A Bayesian Multinomial Modeling of Spatial Pattern of Co-Morbidity of Malaria and Non-Malarial Febrile Illness Among Young Children in Nigeria
Children in developing countries continue to suffer mortality and morbidity from a number of illnesses, among which are malaria and non-malarial febrile illnesses, which epidemiologically overlap. We examined the spatial pattern and risk factors of co-morbidity of malaria and non-malarial febrile illness among children aged 6-59 months in Nigeria.
Using data from the 2010 Nigeria Malaria Indicator Survey, we considered the co-morbidity of malaria and non-malarial febrile illness among the children as multicategorical and selected a mixed multinomial logit model capable of incorporating covariates of different types. Inference was Bayesian, based on multicategorical linear mixed-model representation.
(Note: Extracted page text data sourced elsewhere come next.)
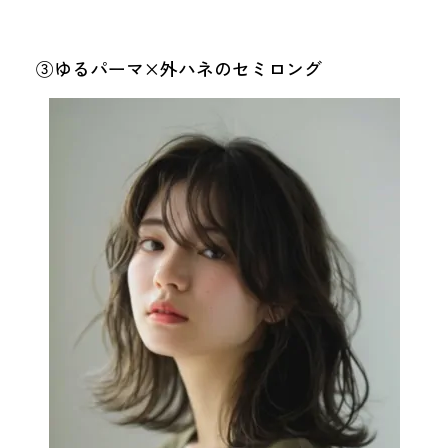
③ゆるパーマ×外ハネのセミロング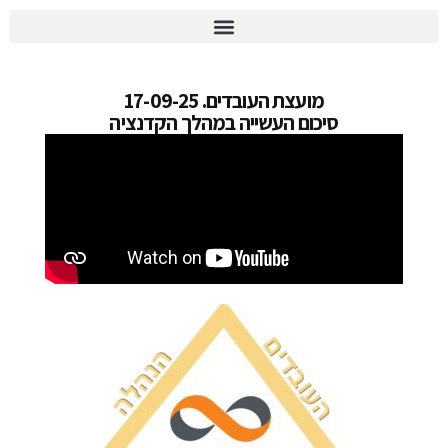
יומן הוועד 2026
מועצת העובדים. 17-09-25
סיכום העשייה במהלך הקדנציה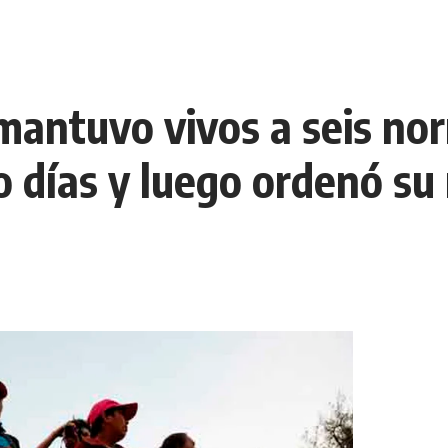
 mantuvo vivos a seis no
o días y luego ordenó su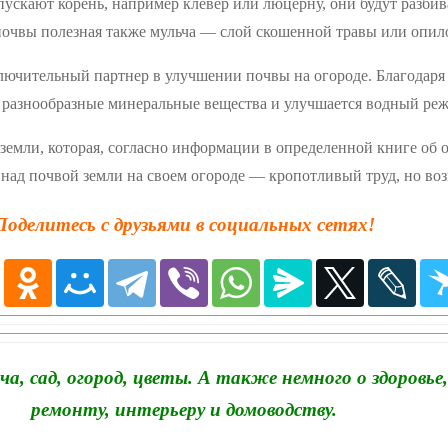
пускают корень, например клевер или люцерну, они будут разби
почвы полезная также мульча — слой скошенной травы или опил
чительный партнер в улучшении почвы на огороде. Благодаря т
т разнообразные минеральные вещества и улучшается водный ре
 земли, которая, согласно информации в определенной книге об о
ь над почвой земли на своем огороде — кропотливый труд, но 
Поделитесь с друзьями в социальных сетях!
 сад, огород, цветы. А также немного о здоровье,
ремонту, интерьеру и домоводству.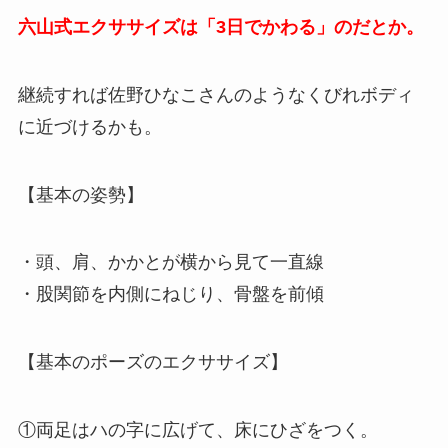
六山式エクササイズは「3日でかわる」のだとか。
継続すれば佐野ひなこさんのようなくびれボディ
に近づけるかも。
【基本の姿勢】
・頭、肩、かかとが横から見て一直線
・股関節を内側にねじり、骨盤を前傾
【基本のポーズのエクササイズ】
①両足はハの字に広げて、床にひざをつく。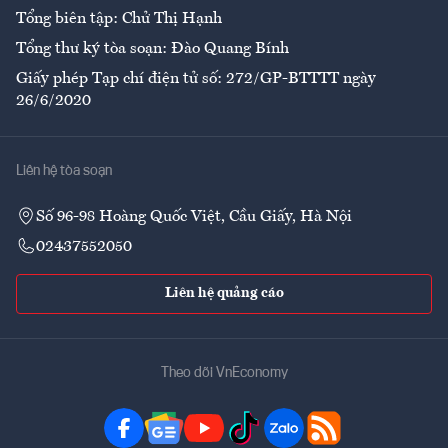
Tổng biên tập: Chử Thị Hạnh
Tổng thư ký tòa soạn: Đào Quang Bính
Giấy phép Tạp chí điện tử số: 272/GP-BTTTT ngày
26/6/2020
Liên hệ tòa soạn
Số 96-98 Hoàng Quốc Việt, Cầu Giấy, Hà Nội
02437552050
Liên hệ quảng cáo
Theo dõi VnEconomy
We found that the risk of co-morbidity of malaria and non-malarial febrile illness increases as a child advances in age while the risk of non-malarial fever reduces after about 32 months of age. Area of residence (urban or rural), wealth index and type of roofing material used in the dwelling are other important risk factors for the co-morbidity found in this study. Further, children from four of Nigeria's 37 states are at high risk of malaria.
Disease preventive measures need to be intensified, with more focus on rural areas and the poor. Campaigns for use of insecticide-treated bed nets need be more aggressive in all Nigerian states.